The day before the official start of Passover, I jokingly posted on my Facebook status update, “For the first time in my life, I actually feel semi-comfortable saying the phrase ‘Chag Sameach.” Ha. Ha.

Those were the days. Back when I had the long holiday (extended even longer for families with school children) to look forward to. Short day trips, or tiyulim as we call them here, were on the agenda. I was energized and simply grateful that all of us were healthy enough (finally!) to get in the car and drive to the beach or the Dead Sea or the Upper Galilee.

But similar to how any American parent feels on the first weekday of the New Year, I was practically pushing my kids out the door this morning, their first day back at school after almost three weeks at home; focused mostly on my middle guy, who is the most school resistant right now. I did everything I could to make sure he would go without desperately clinging to my leg and screaming, “No!!!!” at the top of his lungs.  

“You want to wear your fancy Purim crown to school? Sure! Why not. Go ahead.”

“You want your toast cut up in one inch squares this morning. No problem.”

“You want to brush your teeth with chocolate spread? Can’t hurt too much.”

My face looked chipper and bright, but inside I was holding my breath, squeezing my innards, and praying.

“Please just go to school. Please. Just. Go. To. School.”

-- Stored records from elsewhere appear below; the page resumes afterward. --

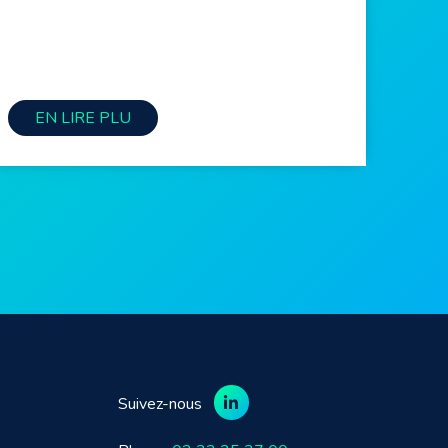
EN LIRE PLU
Suivez-nous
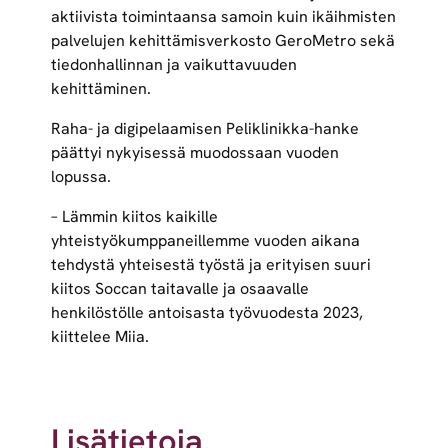
aktiivista toimintaansa samoin kuin ikäihmisten
palvelujen kehittämisverkosto GeroMetro sekä
tiedonhallinnan ja vaikuttavuuden
kehittäminen.
Raha- ja digipelaamisen Peliklinikka-hanke
päättyi nykyisessä muodossaan vuoden
lopussa.
– Lämmin kiitos kaikille
yhteistyökumppaneillemme vuoden aikana
tehdystä yhteisestä työstä ja erityisen suuri
kiitos Soccan taitavalle ja osaavalle
henkilöstölle antoisasta työvuodesta 2023,
kiittelee Miia.
Lisätietoja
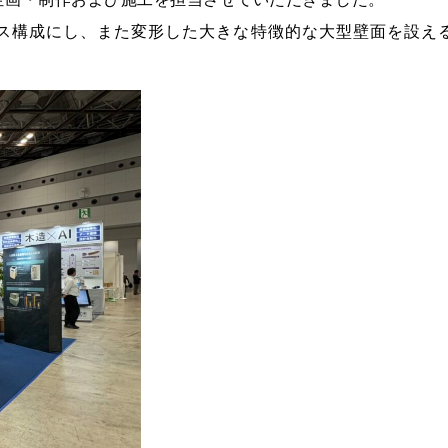
の企画・制作および施工を担当させていただきました。
ス構成にし、また変形した大きな特徴的な大型壁面を設え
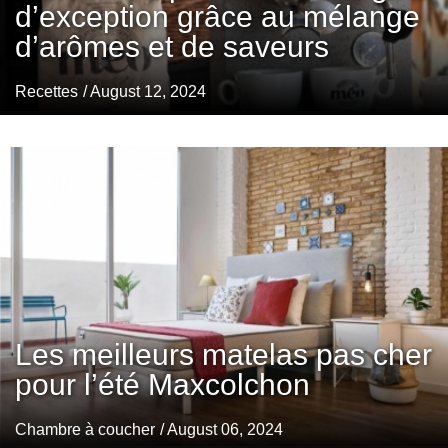
d’exception grâce au mélange
d’arômes et de saveurs
Recettes
/ August 12, 2024
Les meilleurs matelas pas cher
pour l’été Maxcolchon
Chambre à coucher
/ August 06, 2024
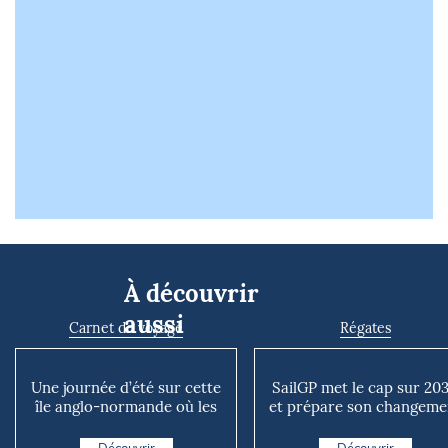
À découvrir
aussi
Carnet de voyage
Régates
Une journée d’été sur cette
SailGP met le cap sur 20
île anglo-normande où les
et prépare son changeme
voitures n’existen...
d’échelle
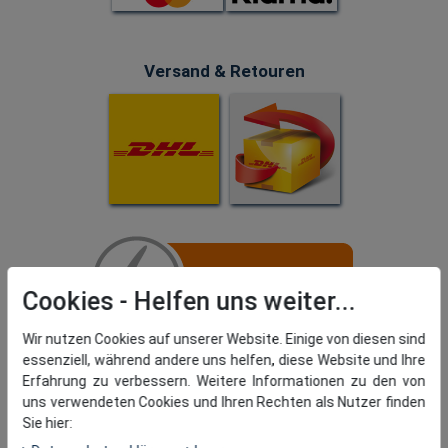
Versand & Retouren
Cookies
Wir nutzen Cookies auf unserer Website. Einige von diesen sind
essenziell, während andere uns helfen, diese Website und Ihre
Erfahrung zu verbessern. Weitere Informationen zu den von
uns verwendeten Cookies und Ihren Rechten als Nutzer finden
Sie hier:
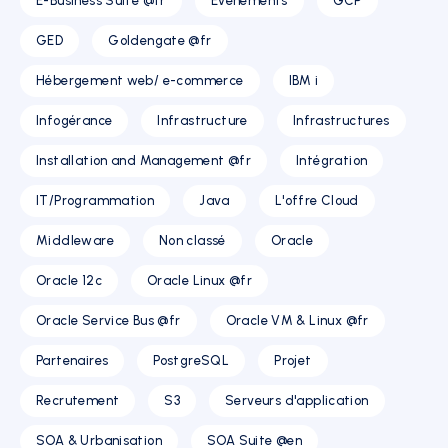
E-Business Suite @fr
Evénements
GCP
GED
Goldengate @fr
Hébergement web/ e-commerce
IBM i
Infogérance
Infrastructure
Infrastructures
Installation and Management @fr
Intégration
IT/Programmation
Java
L'offre Cloud
Middleware
Non classé
Oracle
Oracle 12c
Oracle Linux @fr
Oracle Service Bus @fr
Oracle VM & Linux @fr
Partenaires
PostgreSQL
Projet
Recrutement
S3
Serveurs d'application
SOA & Urbanisation
SOA Suite @en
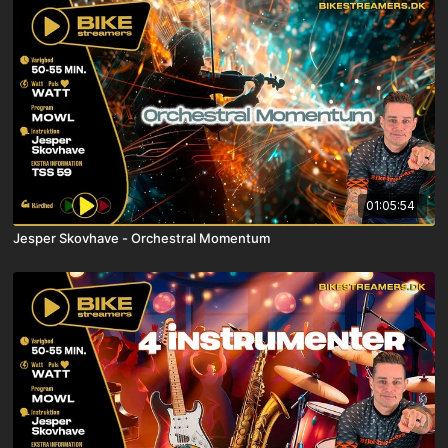
01:05:54
Jesper Skovhave - Orchestral Momentum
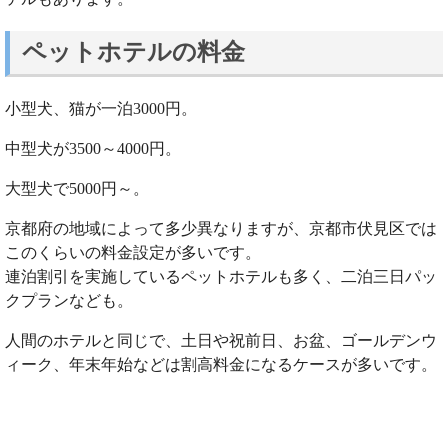
ペットホテルの料金
小型犬、猫が一泊3000円。
中型犬が3500～4000円。
大型犬で5000円～。
京都府の地域によって多少異なりますが、京都市伏見区では
このくらいの料金設定が多いです。
連泊割引を実施しているペットホテルも多く、二泊三日パッ
クプランなども。
人間のホテルと同じで、土日や祝前日、お盆、ゴールデンウ
ィーク、年末年始などは割高料金になるケースが多いです。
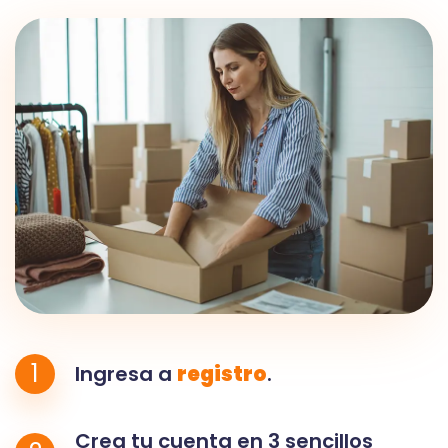
1
Ingresa a
registro
.
Crea tu cuenta en 3 sencillos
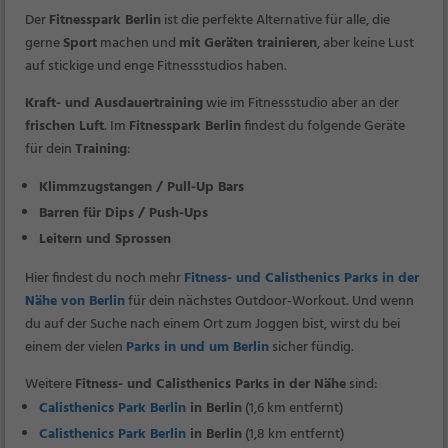
Der
Fitnesspark Berlin
ist die perfekte Alternative für alle, die
gerne
Sport
machen und
mit Geräten trainieren
, aber keine Lust
auf stickige und enge Fitnessstudios haben.
Kraft- und Ausdauertraining
wie im Fitnessstudio aber an der
frischen Luft
. Im
Fitnesspark Berlin
findest du folgende Geräte
für dein
Training
:
Klimmzugstangen / Pull-Up Bars
Barren für Dips / Push-Ups
Leitern und Sprossen
Hier findest du noch mehr
Fitness- und Calisthenics Parks in der
Nähe von Berlin
für dein nächstes Outdoor-Workout. Und wenn
du auf der Suche nach einem Ort zum Joggen bist, wirst du bei
einem der vielen
Parks in und um Berlin
sicher fündig.
Weitere
Fitness- und Calisthenics Parks in der Nähe
sind:
Calisthenics Park Berlin
in Berlin
(1,6 km entfernt)
Calisthenics Park Berlin
in Berlin
(1,8 km entfernt)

In the weeks before Passover break, I talked to people about their vacation plans. One friend sent her oldest daughter back to the States for two weeks. Another family went back to England for the entire time. A few others rented out their homes on Hannaton or swapped with families for apartments in the city. Considering this was our first long break since making Aliyah, and also considering the new job I’ve recently started, I thought we’d have plenty to do, see, and enjoy without scheduling an actual vacation. Particularly since we live in the North, and people actually pay good money to vacation here.

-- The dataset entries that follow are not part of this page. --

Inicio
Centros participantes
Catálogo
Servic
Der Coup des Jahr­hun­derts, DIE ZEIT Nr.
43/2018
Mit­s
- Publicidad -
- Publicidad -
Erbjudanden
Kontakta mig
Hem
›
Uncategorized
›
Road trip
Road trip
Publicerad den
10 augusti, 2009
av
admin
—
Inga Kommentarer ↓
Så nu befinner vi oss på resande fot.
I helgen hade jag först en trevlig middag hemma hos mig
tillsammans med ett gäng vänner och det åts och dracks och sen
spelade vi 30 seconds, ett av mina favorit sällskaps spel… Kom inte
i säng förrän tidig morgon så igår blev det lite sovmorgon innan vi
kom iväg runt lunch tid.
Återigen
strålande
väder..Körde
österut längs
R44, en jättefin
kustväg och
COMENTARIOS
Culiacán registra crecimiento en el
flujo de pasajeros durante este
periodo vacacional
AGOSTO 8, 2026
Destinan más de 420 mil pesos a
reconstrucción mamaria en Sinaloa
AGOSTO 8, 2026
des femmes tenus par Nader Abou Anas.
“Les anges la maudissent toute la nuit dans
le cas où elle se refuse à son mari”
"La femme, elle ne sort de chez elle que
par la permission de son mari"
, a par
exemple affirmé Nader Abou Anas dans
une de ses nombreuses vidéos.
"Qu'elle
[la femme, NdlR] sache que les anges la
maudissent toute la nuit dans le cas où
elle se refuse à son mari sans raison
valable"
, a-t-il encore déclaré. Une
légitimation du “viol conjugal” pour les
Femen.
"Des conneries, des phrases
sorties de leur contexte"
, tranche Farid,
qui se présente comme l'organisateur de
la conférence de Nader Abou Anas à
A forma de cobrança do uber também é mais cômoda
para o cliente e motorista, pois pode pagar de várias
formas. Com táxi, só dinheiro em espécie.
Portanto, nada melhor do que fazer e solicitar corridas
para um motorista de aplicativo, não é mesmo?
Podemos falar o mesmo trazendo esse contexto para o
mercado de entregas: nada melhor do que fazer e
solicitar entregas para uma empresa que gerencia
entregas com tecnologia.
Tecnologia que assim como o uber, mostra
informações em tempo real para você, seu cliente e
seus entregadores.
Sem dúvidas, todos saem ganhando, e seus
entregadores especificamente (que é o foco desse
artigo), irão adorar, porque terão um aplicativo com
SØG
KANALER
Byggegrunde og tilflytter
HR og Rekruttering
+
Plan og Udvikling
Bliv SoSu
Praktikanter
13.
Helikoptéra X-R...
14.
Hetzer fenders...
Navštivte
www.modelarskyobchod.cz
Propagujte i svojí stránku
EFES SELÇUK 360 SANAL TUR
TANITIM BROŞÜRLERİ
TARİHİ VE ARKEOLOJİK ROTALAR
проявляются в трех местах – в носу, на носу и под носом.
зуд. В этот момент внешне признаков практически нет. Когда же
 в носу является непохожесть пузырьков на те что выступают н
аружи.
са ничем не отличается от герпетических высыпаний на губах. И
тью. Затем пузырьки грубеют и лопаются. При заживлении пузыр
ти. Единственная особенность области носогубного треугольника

And, boy, did we have plenty to do and see…but I can’t say we enjoyed it as much as I had hoped.

My husband and I sure did try. We put on our Griswald family smiles and pumped the kids up each time we got in our tiny Ford Focus. But inevitably, each car ride was a precursor to poked eyes, pulled hair, or crying. No one cared about the farm animals I pointed to out the windows; or the beautiful lush scenery on the drive up towards Kiryat Shemona; or the ruins; or the dramatic cliffs above the Kinneret.  Our road trip saving grace is the DVD player, which makes me sad, frustrated, and enormously relieved all at the same time.

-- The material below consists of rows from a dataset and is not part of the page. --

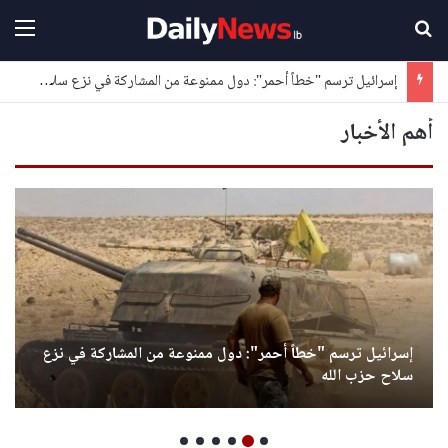
بحث عن
القا
إسرائيل ترسم "خطاً أحمر": دول ممنوعة من المشاركة في نزع سلاح حزب الله
أهم الأخبار
إسرائيل ترسم "خطاً أحمر": دول ممنوعة من المشاركة في نزع
سلاح حزب الله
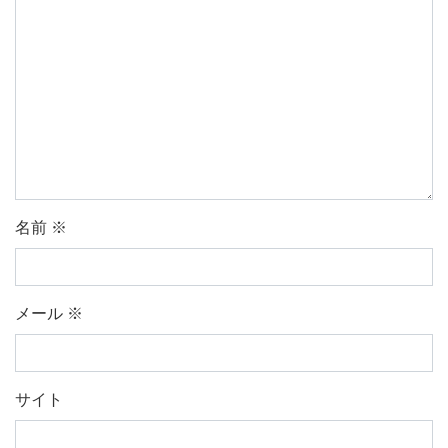
名前
※
メール
※
サイト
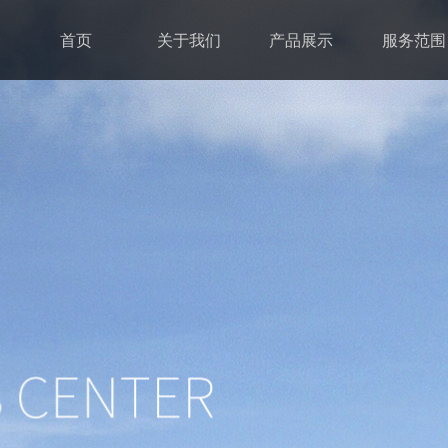
首页
关于我们
产品展示
服务范围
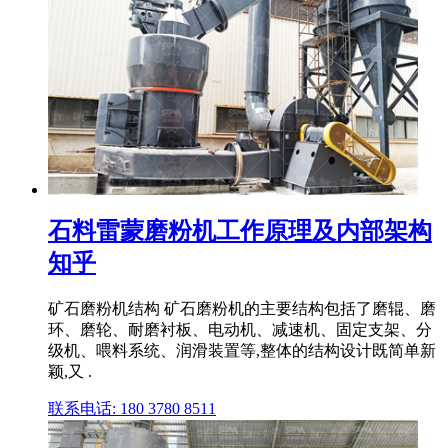
石料雷蒙磨粉机工作原理及内部架构
知乎
矿石磨粉机结构 矿石磨粉机的主要结构包括了磨辊、磨
环、磨轮、耐磨衬板、电动机、减速机、固定支架、分
级机、喂料系统、润滑装置等,整体的结构设计既简单新
颖,又 .
联系电话: 180 3780 8511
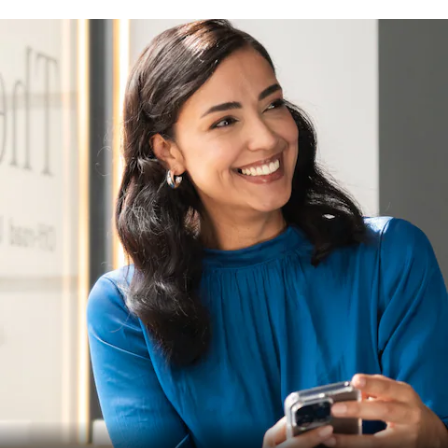
Agendar a
sua
manutenção
Assistência
e serviços
de
reparação
Assistência
em estrada
Seguro
Aplicações
Mercedes-
Benz
Manuais do
condutor
Apoio ao
cliente e
contacto
Garantias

It wasn’t all bad, not at all. We lucked out with a gorgeous beach day with friends in Netanya. We made our own matzah over a bonfire like good wandering Jews. We happened upon the craziest playground ever which kept all three of my kids active and engaged in something other than pinching each other. While the kids napped in the back seat, my husband and I managed to have a few conversations with no interruptions. And, best of all, we saw a lot of the Northern part of the country during the time of year when it’s at its peak of magnificence.

Not bad.

And while today I am praying for my kids’ healthy and easy return to school, I know that once I get caught up in the routine of work, I’ll soon be longing for vacation again.

Lucky for us, I won’t have long to wait.

As my friend said to me yesterday on the playground when I asked “Do things return to normal now that we are ‘achrei hachagim?'”

“What are you talking about?” he responded. “We’re nowhere near finished. Next, we have Yom Hazikaron, Yom Hatzmaut, Lag BaOmer. The elementary-aged kids have stopped learning anything in school by now. It’s practically summer here.”


Multiply our Passover break times five and add about 25 degrees Farenheit and you’ve got Israeli summer.

Perhaps, Passover is a gentle ease-in for new olim…and initiation and a wake up call.

Wake up. Figure out the summer camp situation here. Maher. Maher. (Quickly!)